Le Théâtre du Rivage s’est emparé d’une thématique : le rapport au temps. Un sujet inépuisable que la compagnie de Pascale Daniel-Lacombe développe dans un triptyque. Elle joue les deux premiers volets, Maelström, le 3 avril et Dan Då Dan Dog le 4 avril au Tangram lors du festival Dédale(s).

Pour la première partie d’un triptyque consacré au temps, Le Théâtre du Rivage a passé commande d’un texte à Fabrice Melquiot. Le sujet : l’adolescence. « C’est la dernière marche avant de basculer dans la vie adulte. Lors de l’attentat à Charlie Hebdo, j’étais dans un lycée et j’ai ressenti un émoi très fort de la part des élèves. J’ai vu dans leur regard que leur présent devenait fragile, que leurs perspectives étaient bouleversées et qu’il était difficile d’envisager l’avenir. L’adolescence reste néanmoins une promesse pour plus tard ».

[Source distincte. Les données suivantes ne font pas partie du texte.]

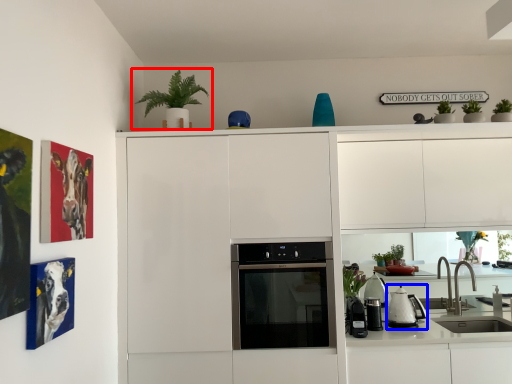 Question: Which object appears closest to the camera in this image, houseplant (highlighted by a red box) or kitchen appliance (highlighted by a blue box)?

Choices:
 (A) houseplant
 (B) kitchen appliance

Answer: (A) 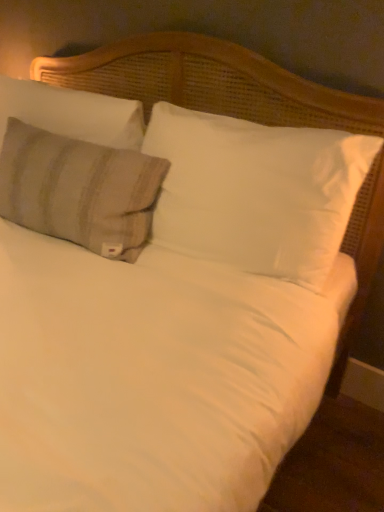 This screenshot has height=512, width=384. In order to click on white soft pillow at center, the third pillow when ordered from left to right in this screenshot , I will do `click(256, 191)`.

Describe the element at coordinates (256, 191) in the screenshot. This screenshot has height=512, width=384. I see `white soft pillow at center, which is the first pillow in right-to-left order` at that location.

Image resolution: width=384 pixels, height=512 pixels. I want to click on white soft pillow at center, the third pillow when ordered from left to right, so click(256, 191).

Choose the correct answer: Is beige striped fabric pillow at upper left, which is counted as the 2th pillow, starting from the right, inside white soft pillow at center, the third pillow when ordered from left to right, or outside it?

beige striped fabric pillow at upper left, which is counted as the 2th pillow, starting from the right, cannot be found inside white soft pillow at center, the third pillow when ordered from left to right.

Is beige striped fabric pillow at upper left, acting as the 2th pillow starting from the left, at the right side of white soft pillow at center, the third pillow when ordered from left to right?

Incorrect, beige striped fabric pillow at upper left, acting as the 2th pillow starting from the left, is not on the right side of white soft pillow at center, the third pillow when ordered from left to right.

Is point (131, 176) closer to viewer compared to point (335, 210)?

That is False.

From the image's perspective, between beige striped fabric pillow at upper left, which is counted as the 2th pillow, starting from the right, and white soft pillow at center, the third pillow when ordered from left to right, which one is located above?

beige striped fabric pillow at upper left, which is counted as the 2th pillow, starting from the right, is shown above in the image.

Which of these two, beige striped pillow at left, which is the 3th pillow in right-to-left order, or beige striped fabric pillow at upper left, which is counted as the 2th pillow, starting from the right, is thinner?

beige striped pillow at left, which is the 3th pillow in right-to-left order, is thinner.

Between beige striped pillow at left, which is the 3th pillow in right-to-left order, and beige striped fabric pillow at upper left, acting as the 2th pillow starting from the left, which one appears on the left side from the viewer's perspective?

beige striped pillow at left, which is the 3th pillow in right-to-left order.

Considering the positions of point (122, 99) and point (148, 182), is point (122, 99) closer or farther from the camera than point (148, 182)?

Point (122, 99) is positioned farther from the camera compared to point (148, 182).

Consider the image. Is beige striped pillow at left, which is the 3th pillow in right-to-left order, far from beige striped fabric pillow at upper left, acting as the 2th pillow starting from the left?

No, beige striped pillow at left, which is the 3th pillow in right-to-left order, is not far from beige striped fabric pillow at upper left, acting as the 2th pillow starting from the left.

Would you say beige striped fabric pillow at upper left, which is counted as the 2th pillow, starting from the right, is inside or outside beige striped pillow at left, which ranks as the 1th pillow in left-to-right order?

beige striped fabric pillow at upper left, which is counted as the 2th pillow, starting from the right, is spatially situated outside beige striped pillow at left, which ranks as the 1th pillow in left-to-right order.

Considering the relative sizes of beige striped fabric pillow at upper left, acting as the 2th pillow starting from the left, and beige striped pillow at left, which ranks as the 1th pillow in left-to-right order, in the image provided, is beige striped fabric pillow at upper left, acting as the 2th pillow starting from the left, thinner than beige striped pillow at left, which ranks as the 1th pillow in left-to-right order,?

In fact, beige striped fabric pillow at upper left, acting as the 2th pillow starting from the left, might be wider than beige striped pillow at left, which ranks as the 1th pillow in left-to-right order.

From the image's perspective, which object appears higher, beige striped fabric pillow at upper left, which is counted as the 2th pillow, starting from the right, or beige striped pillow at left, which ranks as the 1th pillow in left-to-right order?

beige striped pillow at left, which ranks as the 1th pillow in left-to-right order.

From their relative heights in the image, would you say beige striped fabric pillow at upper left, which is counted as the 2th pillow, starting from the right, is taller or shorter than beige striped pillow at left, which ranks as the 1th pillow in left-to-right order?

Considering their sizes, beige striped fabric pillow at upper left, which is counted as the 2th pillow, starting from the right, has more height than beige striped pillow at left, which ranks as the 1th pillow in left-to-right order.

Considering the sizes of objects white soft pillow at center, the third pillow when ordered from left to right, and beige striped fabric pillow at upper left, acting as the 2th pillow starting from the left, in the image provided, who is thinner, white soft pillow at center, the third pillow when ordered from left to right, or beige striped fabric pillow at upper left, acting as the 2th pillow starting from the left,?

beige striped fabric pillow at upper left, acting as the 2th pillow starting from the left.

Considering the positions of objects white soft pillow at center, which is the first pillow in right-to-left order, and beige striped fabric pillow at upper left, which is counted as the 2th pillow, starting from the right, in the image provided, who is more to the left, white soft pillow at center, which is the first pillow in right-to-left order, or beige striped fabric pillow at upper left, which is counted as the 2th pillow, starting from the right,?

beige striped fabric pillow at upper left, which is counted as the 2th pillow, starting from the right.

Where is `the 1st pillow behind the white soft pillow at center, the third pillow when ordered from left to right`? This screenshot has width=384, height=512. the 1st pillow behind the white soft pillow at center, the third pillow when ordered from left to right is located at coordinates (79, 190).

Which is nearer, (309, 267) or (34, 196)?

The point (309, 267) is closer to the camera.

Is beige striped pillow at left, which is the 3th pillow in right-to-left order, surrounded by white soft pillow at center, the third pillow when ordered from left to right?

No, beige striped pillow at left, which is the 3th pillow in right-to-left order, is located outside of white soft pillow at center, the third pillow when ordered from left to right.

Consider the image. Considering the sizes of objects white soft pillow at center, the third pillow when ordered from left to right, and beige striped pillow at left, which ranks as the 1th pillow in left-to-right order, in the image provided, who is taller, white soft pillow at center, the third pillow when ordered from left to right, or beige striped pillow at left, which ranks as the 1th pillow in left-to-right order,?

white soft pillow at center, the third pillow when ordered from left to right, is taller.

Looking at this image, are white soft pillow at center, the third pillow when ordered from left to right, and beige striped pillow at left, which is the 3th pillow in right-to-left order, far apart?

No, white soft pillow at center, the third pillow when ordered from left to right, is not far from beige striped pillow at left, which is the 3th pillow in right-to-left order.

Who is bigger, white soft pillow at center, the third pillow when ordered from left to right, or beige striped pillow at left, which is the 3th pillow in right-to-left order?

white soft pillow at center, the third pillow when ordered from left to right.

Can you see beige striped pillow at left, which ranks as the 1th pillow in left-to-right order, touching white soft pillow at center, which is the first pillow in right-to-left order?

No.

From a real-world perspective, which object stands above the other?

In real-world perspective, beige striped pillow at left, which ranks as the 1th pillow in left-to-right order, is above.

Which of these two, beige striped pillow at left, which ranks as the 1th pillow in left-to-right order, or white soft pillow at center, which is the first pillow in right-to-left order, is thinner?

beige striped pillow at left, which ranks as the 1th pillow in left-to-right order.

This screenshot has width=384, height=512. I want to click on pillow that is the 1st one when counting backward from the white soft pillow at center, which is the first pillow in right-to-left order, so pos(79,190).

Where is `pillow on the left side of beige striped fabric pillow at upper left, acting as the 2th pillow starting from the left`? pillow on the left side of beige striped fabric pillow at upper left, acting as the 2th pillow starting from the left is located at coordinates (72, 113).

Estimate the real-world distances between objects in this image. Which object is further from white soft pillow at center, which is the first pillow in right-to-left order, beige striped fabric pillow at upper left, which is counted as the 2th pillow, starting from the right, or beige striped pillow at left, which ranks as the 1th pillow in left-to-right order?

Based on the image, beige striped pillow at left, which ranks as the 1th pillow in left-to-right order, appears to be further to white soft pillow at center, which is the first pillow in right-to-left order.

Based on their spatial positions, is beige striped fabric pillow at upper left, which is counted as the 2th pillow, starting from the right, or white soft pillow at center, which is the first pillow in right-to-left order, closer to beige striped pillow at left, which is the 3th pillow in right-to-left order?

Based on the image, beige striped fabric pillow at upper left, which is counted as the 2th pillow, starting from the right, appears to be nearer to beige striped pillow at left, which is the 3th pillow in right-to-left order.

When comparing their distances from beige striped fabric pillow at upper left, acting as the 2th pillow starting from the left, does beige striped pillow at left, which is the 3th pillow in right-to-left order, or white soft pillow at center, the third pillow when ordered from left to right, seem further?

white soft pillow at center, the third pillow when ordered from left to right, lies further to beige striped fabric pillow at upper left, acting as the 2th pillow starting from the left, than the other object.

Looking at the image, which one is located further to beige striped pillow at left, which is the 3th pillow in right-to-left order, white soft pillow at center, the third pillow when ordered from left to right, or beige striped fabric pillow at upper left, which is counted as the 2th pillow, starting from the right?

white soft pillow at center, the third pillow when ordered from left to right.

Based on their spatial positions, is white soft pillow at center, which is the first pillow in right-to-left order, or beige striped pillow at left, which is the 3th pillow in right-to-left order, further from beige striped fabric pillow at upper left, acting as the 2th pillow starting from the left?

The object further to beige striped fabric pillow at upper left, acting as the 2th pillow starting from the left, is white soft pillow at center, which is the first pillow in right-to-left order.

Based on their spatial positions, is beige striped pillow at left, which is the 3th pillow in right-to-left order, or beige striped fabric pillow at upper left, acting as the 2th pillow starting from the left, closer to white soft pillow at center, the third pillow when ordered from left to right?

beige striped fabric pillow at upper left, acting as the 2th pillow starting from the left, is closer to white soft pillow at center, the third pillow when ordered from left to right.

The height and width of the screenshot is (512, 384). What are the coordinates of `pillow situated between beige striped pillow at left, which ranks as the 1th pillow in left-to-right order, and white soft pillow at center, the third pillow when ordered from left to right, from left to right` in the screenshot? It's located at (79, 190). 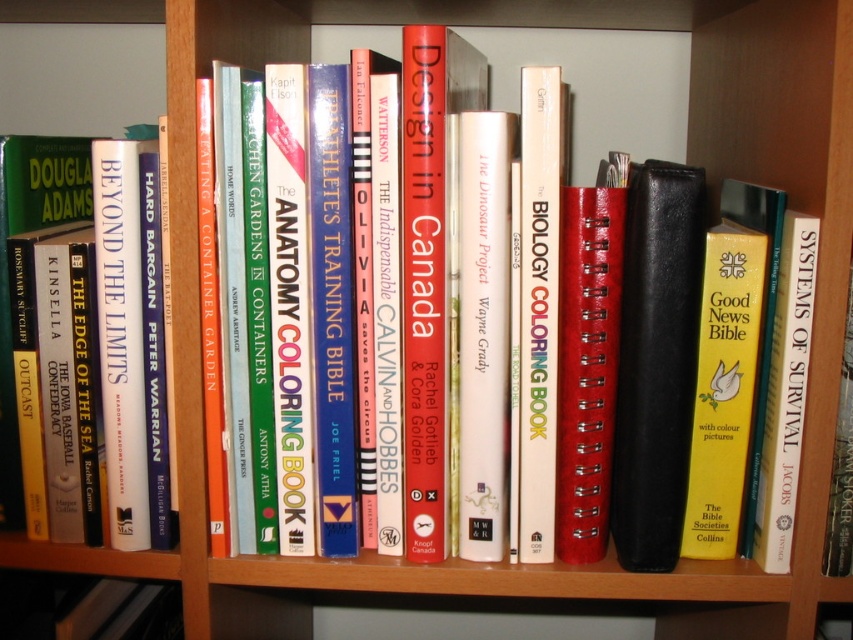 Question: Which of the following is the farthest from the observer?

Choices:
 (A) hardcover biology coloring book at center
 (B) hardback book at left

Answer: (B)

Question: Among these objects, which one is nearest to the camera?

Choices:
 (A) hardcover biology coloring book at center
 (B) hardback book at left

Answer: (A)

Question: Does hardback book at left have a larger size compared to hardcover biology coloring book at center?

Choices:
 (A) yes
 (B) no

Answer: (A)

Question: Among these objects, which one is farthest from the camera?

Choices:
 (A) hardcover biology coloring book at center
 (B) hardback book at left

Answer: (B)

Question: Is hardback book at left to the left of hardcover biology coloring book at center from the viewer's perspective?

Choices:
 (A) no
 (B) yes

Answer: (B)

Question: Can you confirm if hardback book at left is positioned to the left of hardcover biology coloring book at center?

Choices:
 (A) yes
 (B) no

Answer: (A) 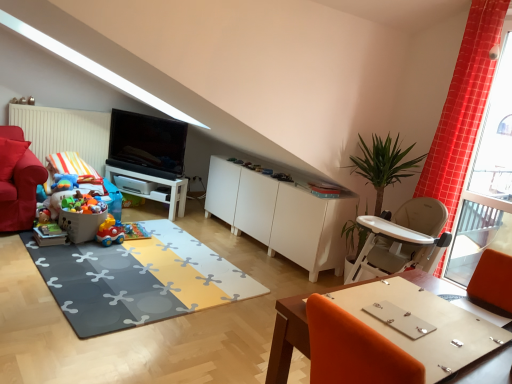 This screenshot has height=384, width=512. I want to click on free space in front of plastic matte car at center, which is counted as the third toy, starting from the top, so click(103, 246). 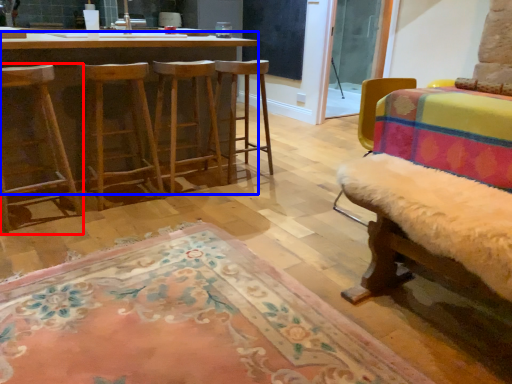 Question: Which object is closer to the camera taking this photo, chair (highlighted by a red box) or desk (highlighted by a blue box)?

Choices:
 (A) chair
 (B) desk

Answer: (A) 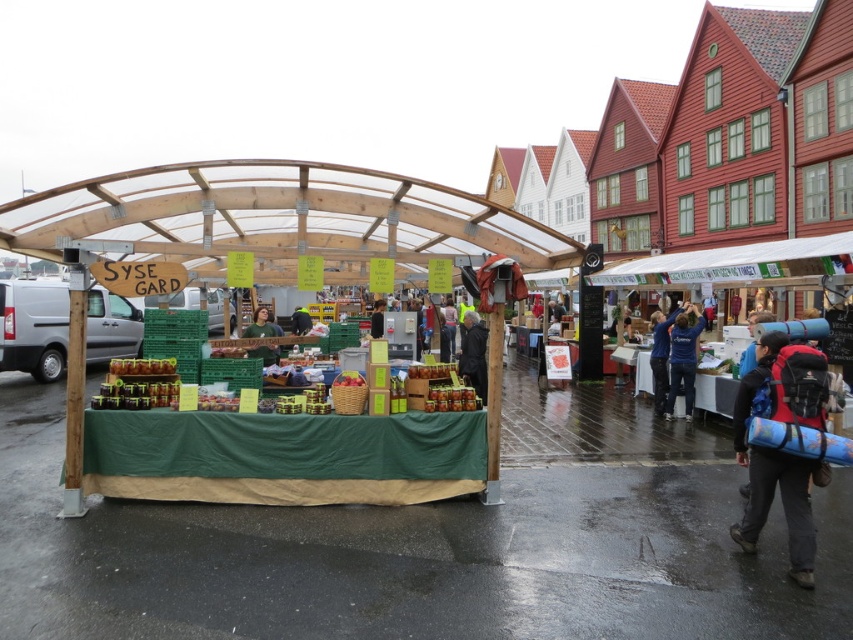 You are a traveler who just arrived at the SYSE GARD market stall. You have a red backpack at right and a blue cotton shirt at center in your view. Which item takes up more horizontal space in the scene?

The blue cotton shirt at center takes up more horizontal space than the red backpack at right because the red backpack at right has a lesser width compared to blue cotton shirt at center.

You are a customer at the SYSE GARD market stall and want to see both the blue cotton shirt at center and the matte black jacket at center. Which item is blocking your view of the other?

The matte black jacket at center is behind the blue cotton shirt at center, so the blue cotton shirt at center is blocking the view of the matte black jacket at center.

Looking at this image, you are a customer at the SYSE GARD market stall and want to purchase both the blue cotton shirt at center and the matte black jacket at center. The cashier has a small counter space that can only accommodate one item at a time. Which item should you place first to ensure both can be processed without overlapping?

The blue cotton shirt at center is wider than the matte black jacket at center. To prevent overlapping, place the wider blue cotton shirt at center first, then the narrower matte black jacket at center next. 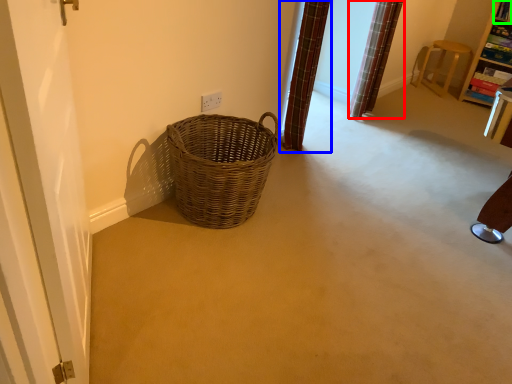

Pascale Daniel-Lacombe a alors demandé à l’auteur d’écrire une histoire sur une adolescente en difficulté pour voir ses lendemains. « Il a imaginé une jeune fille de 14 ans, Véra, sourde de naissance. Appareillée, elle a le pouvoir d’entendre ». Véra vient de traverser une tempête : un refus amoureux du garçon dont elle éprise. « À partir de là, elle va remettre toute sa vie en question. Pour elle, ce n’est déjà pas simple. Elle fait beaucoup d’efforts pour vivre au milieu des entendants. Elle questionne alors l’histoire, son passé et surtout son avenir ».

Maelström est le monologue de cette adolescente, assise à un arrêt de bus. Elle est révoltée. Alors elle balaie différents sujets avec sa fouge : sa vie, la vie avec ses parents, celle avec ses copains, l’école, l’amour, le monde avec ces guerres et ces attentats. « Elle ne comprend pas cette humanité ». Là, Véra quitte le monde de l’enfance pour mettre un premier pied dans celui des adultes.

Un casque sur les oreilles, le spectateur suit les pensées de Véra. « Pour les entendre, il doit aussi être appareillé. Cela questionne également l’écoute du public qui est enveloppé par le son. Nous avons effectué un long travail sur les bruits de la rue ». 

Pascale Daniel-Lacombe

Drôle et absurde

Le thème du temps est abordé de manière différente dans le deuxième volet, Dan Då Dan Dog. Pascale Daniel-Lacombe a mis en scène la pièce de Rasmus Lindberg. Dan Då Dan Dog ou Le mardi où Morty est mort raconte « les turpitudes existentielles de sept personnages ». L’auteur suédois s’amuse avec les tourments de ces êtres complètement perdus.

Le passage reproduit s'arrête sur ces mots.